Despite the ceasefire understandings and COGAT’s warning, however explosions caused by balloons were heard late on Monday night, according to Israeli public broadcaster Kan.
Meanwhile, Palestinian-affairs expert Khaled Abu Toameh reported that Hamas has been presenting the ceasefire deal—reached through the mediation of Qatari envoy Mohammed al-Emadi—as an achievement. According to Abu Toameh, shortly after the agreement was reached, Qatar said that it will distribute $17 million in aid to Gaza—$ 7 million to those affected by the coronavirus pandemic and $10 million for “needy families.”
Less than a week before the deal was reached, the Gaza Communications Ministry said that it had received $30 million from Doha on Aug. 21, to be distributed to needy families. AFP reported that hundreds of Palestinians lined up at post offices the following morning to receive the $100 allocated per family.

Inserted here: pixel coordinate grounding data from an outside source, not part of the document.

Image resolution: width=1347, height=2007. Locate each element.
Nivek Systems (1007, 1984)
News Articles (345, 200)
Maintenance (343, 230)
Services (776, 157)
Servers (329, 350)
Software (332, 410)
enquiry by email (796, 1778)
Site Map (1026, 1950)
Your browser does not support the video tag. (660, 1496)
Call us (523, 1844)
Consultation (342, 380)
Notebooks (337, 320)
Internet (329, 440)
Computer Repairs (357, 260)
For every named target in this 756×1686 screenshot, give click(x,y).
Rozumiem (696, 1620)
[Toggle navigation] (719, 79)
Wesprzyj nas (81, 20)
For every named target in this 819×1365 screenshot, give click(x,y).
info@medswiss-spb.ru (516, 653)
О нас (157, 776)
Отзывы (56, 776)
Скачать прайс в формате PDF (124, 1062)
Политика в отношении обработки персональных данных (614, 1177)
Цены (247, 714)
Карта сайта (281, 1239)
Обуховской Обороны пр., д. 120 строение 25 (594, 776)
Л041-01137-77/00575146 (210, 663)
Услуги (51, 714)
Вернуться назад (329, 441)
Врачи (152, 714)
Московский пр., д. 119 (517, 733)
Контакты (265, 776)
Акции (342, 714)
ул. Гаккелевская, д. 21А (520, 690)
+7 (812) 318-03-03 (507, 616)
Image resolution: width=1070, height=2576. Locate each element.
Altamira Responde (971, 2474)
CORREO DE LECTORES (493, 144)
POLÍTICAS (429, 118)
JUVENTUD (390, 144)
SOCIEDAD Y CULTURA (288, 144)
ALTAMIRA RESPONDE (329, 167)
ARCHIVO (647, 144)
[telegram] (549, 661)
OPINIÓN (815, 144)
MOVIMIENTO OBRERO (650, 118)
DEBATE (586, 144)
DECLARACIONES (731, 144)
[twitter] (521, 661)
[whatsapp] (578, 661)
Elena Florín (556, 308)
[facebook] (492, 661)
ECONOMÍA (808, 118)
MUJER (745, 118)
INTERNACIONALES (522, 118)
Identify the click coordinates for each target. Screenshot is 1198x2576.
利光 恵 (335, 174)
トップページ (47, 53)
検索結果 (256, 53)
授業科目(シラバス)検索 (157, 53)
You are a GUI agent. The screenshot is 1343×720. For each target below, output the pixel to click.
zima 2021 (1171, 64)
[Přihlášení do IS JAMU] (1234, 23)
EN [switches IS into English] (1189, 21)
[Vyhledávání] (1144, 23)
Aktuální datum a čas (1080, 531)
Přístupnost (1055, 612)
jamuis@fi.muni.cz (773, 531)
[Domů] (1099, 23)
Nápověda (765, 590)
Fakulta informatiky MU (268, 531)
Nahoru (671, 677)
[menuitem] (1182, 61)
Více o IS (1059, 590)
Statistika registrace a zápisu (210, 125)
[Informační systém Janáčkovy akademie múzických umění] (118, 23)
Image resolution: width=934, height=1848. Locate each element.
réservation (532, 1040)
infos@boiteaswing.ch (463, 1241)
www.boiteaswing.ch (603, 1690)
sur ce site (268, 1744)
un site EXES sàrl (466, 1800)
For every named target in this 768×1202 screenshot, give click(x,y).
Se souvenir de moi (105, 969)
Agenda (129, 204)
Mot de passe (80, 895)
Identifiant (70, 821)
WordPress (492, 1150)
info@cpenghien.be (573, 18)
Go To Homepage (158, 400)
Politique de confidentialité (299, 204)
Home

In March, Qatar announced $150 million in aid to the Gaza Strip, to be distributed in monthly payments of $25 million, to support United Nations humanitarian programs there and bolster efforts to contain the coronavirus outbreak. The last of these payments was due last month.
Hamas denied Hebrew media reports attributing the recent upsurge in attacks against Israel to an attempt by the terrorist organization to pressure Qatar into continuing these payments.